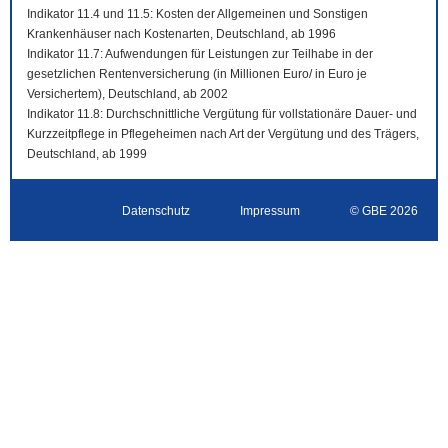
Indikator 11.4 und 11.5: Kosten der Allgemeinen und Sonstigen
Krankenhäuser nach Kostenarten, Deutschland, ab 1996
Indikator 11.7: Aufwendungen für Leistungen zur Teilhabe in der
gesetzlichen Rentenversicherung (in Millionen Euro/ in Euro je
Versichertem), Deutschland, ab 2002
Indikator 11.8: Durchschnittliche Vergütung für vollstationäre Dauer- und
Kurzzeitpflege in Pflegeheimen nach Art der Vergütung und des Trägers,
Deutschland, ab 1999
Datenschutz
Impressum
© GBE 2026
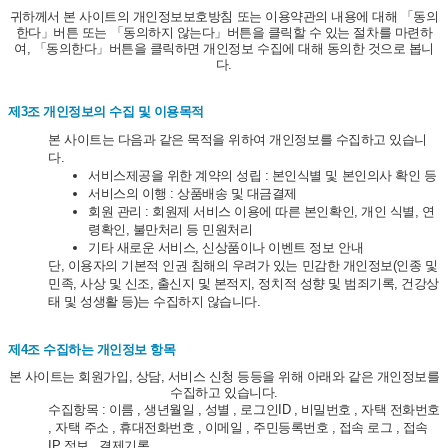
귀하께서 본 사이트의 개인정보보호방침 또는 이용약관의 내용에 대해 「동의
한다」버튼 또는 「동의하지 않는다」버튼을 클릭할 수 있는 절차를 마련하
여, 「동의한다」버튼을 클릭하면 개인정보 수집에 대해 동의한 것으로 봅니
다.
제3조 개인정보의 수집 및 이용목적
본 사이트는 다음과 같은 목적을 위하여 개인정보를 수집하고 있습니
다.
서비스제공을 위한 계약의 성립 : 본인식별 및 본인의사 확인 등
서비스의 이행 : 상품배송 및 대금결제
회원 관리 : 회원제 서비스 이용에 따른 본인확인, 개인 식별, 연
령확인, 불만처리 등 민원처리
기타 새로운 서비스, 신상품이나 이벤트 정보 안내
단, 이용자의 기본적 인권 침해의 우려가 있는 민감한 개인정보(인종 및
민족, 사상 및 신조, 출신지 및 본적지, 정치적 성향 및 범죄기록, 건강상
태 및 성생활 등)는 수집하지 않습니다.
제4조 수집하는 개인정보 항목
본 사이트는 회원가입, 상담, 서비스 신청 등등을 위해 아래와 같은 개인정보를
수집하고 있습니다.
수집항목 : 이름 , 생년월일 , 성별 , 로그인ID , 비밀번호 , 자택 전화번호
, 자택 주소 , 휴대전화번호 , 이메일 , 주민등록번호 , 접속 로그 , 접속
IP 정보 , 결제기록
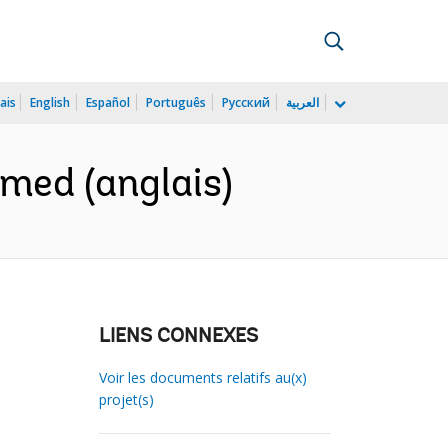
ais
English
Español
Português
Русский
العربية
med (anglais)
LIENS CONNEXES
Voir les documents relatifs au(x)
projet(s)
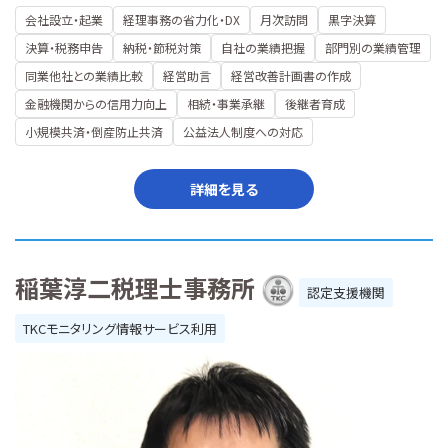
会社設立・起業
経理事務の省力化・DX
月次訪問
黒字決算
決算・税務申告
納税・節税対策
自社の業績把握
部門別の業績管理
同業他社との業績比較
経営助言
経営改善計画書の作成
金融機関からの信用力向上
相続・事業承継
後継者育成
小規模共済・倒産防止共済
公益法人制度への対応
詳細を見る
稲葉淳二税理士事務所
認定支援機関
TKCモニタリング情報サービス利用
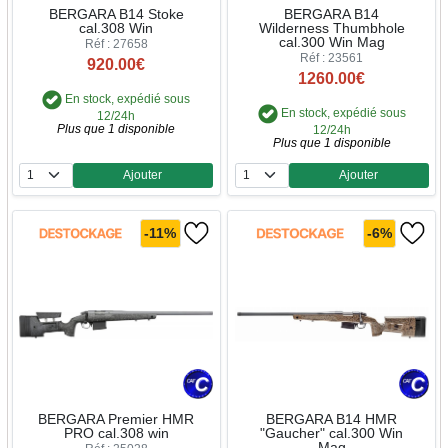
BERGARA B14 Stoke
BERGARA B14
cal.308 Win
Wilderness Thumbhole
cal.300 Win Mag
Réf : 27658
Réf : 23561
920.00€
1260.00€
En stock, expédié sous
En stock, expédié sous
12/24h
Plus que 1 disponible
12/24h
Plus que 1 disponible
Ajouter
Ajouter
Quantité
Quantité
-11%
-6%
BERGARA Premier HMR
BERGARA B14 HMR
PRO cal.308 win
"Gaucher" cal.300 Win
Mag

# Exercise brief:
For an answer, give a copy of every line in the listing that holds the word "수집하고".

# Result below:
본 사이트는 다음과 같은 목적을 위하여 개인정보를 수집하고 있습니
수집하고 있습니다.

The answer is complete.